In fact, we have already basically done it early this year as Mozart wanted to do it with a 10 year old friend from Scotland who was in Barcelona for a holiday and would not be here for the actual day. They used their imaginations & repeatedly yelled "trick or treat" at our RV door and we pretended to be different people handing out the candy on a warm Spanish night. Then they giggled "upstairs" in our RV for a night play-date of candy eating, marveling over cherry flavored blood, tween girl gossip and dvd watching.


Last year though, things were very different. We had to go to NYC to visit the disadvantaged school kids that came with us virtually. It was fun but also hard work to visit five or six schools a  day via mass transit in neighborhoods that few tourists or even New Yorkers see (Harlem, South Bronx etc) and giving power point presentations to class after class.

I am especially glad that Mozart had this experience of service, but I also wondered where or how we would celebrate Halloween. I happen to tweet that question on Twitter and a little miracle happened. Family travel queen, Wendy Perrin from Conde Nast Traveler invited us to her house to share in their family's Halloween! Her globetrotting, geography loving boys knew Mozart from our Youtube videos and I'd connected with their mom for months online as we both have a passion for family travel.

We couldn't have had a more perfect day, nor could there be another neighborhood that was more idyllic for Halloween!  It was a warm, sunny glorious day in New York City with the freezing rain and wind from earlier in the week on hiatus for us, yet the trees in awesome autumn splendor!


Don't ever underestimate the power of social media! I wrote about how much it has impacted our travel in our popular post "Twitter & Travel 2.0" and this is one of my favorite stories. Thanks to Wendy and her very talented photographer husband, Tim and their generosity, we had a very special Halloween that we will never forget! Mozart had a ball with their boys and we even met Wendy's mom, brother and all the neighbors! If the kid's had their way, this would be a yearly tradition! You can get a hint from our new video above about the joyful delight that was had by all!

The whole day was like a fantasy come true, especially for Mozart who had been away from her home country for almost three years.
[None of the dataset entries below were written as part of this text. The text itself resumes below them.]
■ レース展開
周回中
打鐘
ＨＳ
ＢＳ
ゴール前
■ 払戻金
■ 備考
She had just turned eight while visiting  Stockholm, so was the right age to remember it all and be fascinated to be re-experiencing all the joys of an American life. I lived in NYC for many years when I was young, yet had not been back in decades, so it was a bit of a homecoming for me as well.


 We started the day at the Metropolitan Museum of Art which was a smart choice as it was much less crowded than usual because of the holiday and seeing amazing Egyptian mummies can be a great way to sneak a little fun roadschooling in with a Halloween theme!
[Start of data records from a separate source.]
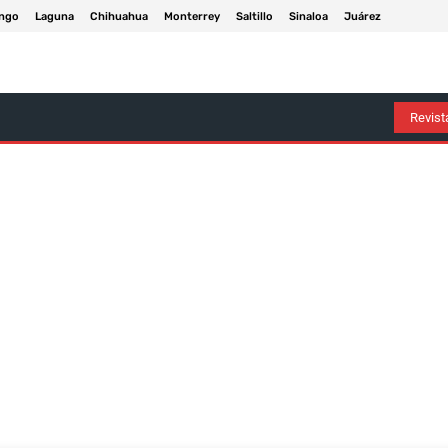
ngo
Laguna
Chihuahua
Monterrey
Saltillo
Sinaloa
Juárez
Arte Y Entretenimiento
Deportes
Economía
Política
Revista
After having a ball in gorgeous Central Park (as seen above), we headed to FAO Schwarz, the world famous toy store where Mozart got a royal reception, free candy and opportunity do make some Halloween crafts! Don't worry, we will be writing more about these and our other exploits in NYC soon with more pictures and details, so just giving a peek for now.


Then it was on to Rockefeller Center ( yes, that's my kid pretending a gourd is a cell phone in the lead picture, fitting in with NYC street life!) and more shopping at every "bookahlic" 8 year old girl's fantasy store, American Girl! We particularly like how their quality historical fiction books (that Mozart has been reading on her own since she was three) have enriched our homeschool on the road, but also like the wholesome, educational movies & could not resist a jacket that says "American Girl" on it for our mini world traveling Yankee!


Finally we headed to Conde Nast Traveler to meet charming, brilliant, hard working Wendy Perrin who is an icon in the travel writing world. We got to see where she writes her popular Perrin Post column, meet the staff and tour the impressive building that has awesome views of Time Square, just opposite where the famous ball drops every New Year's Eve! Mozart even did a violin vignette there, which will be included in our next world touring montage, coming soon.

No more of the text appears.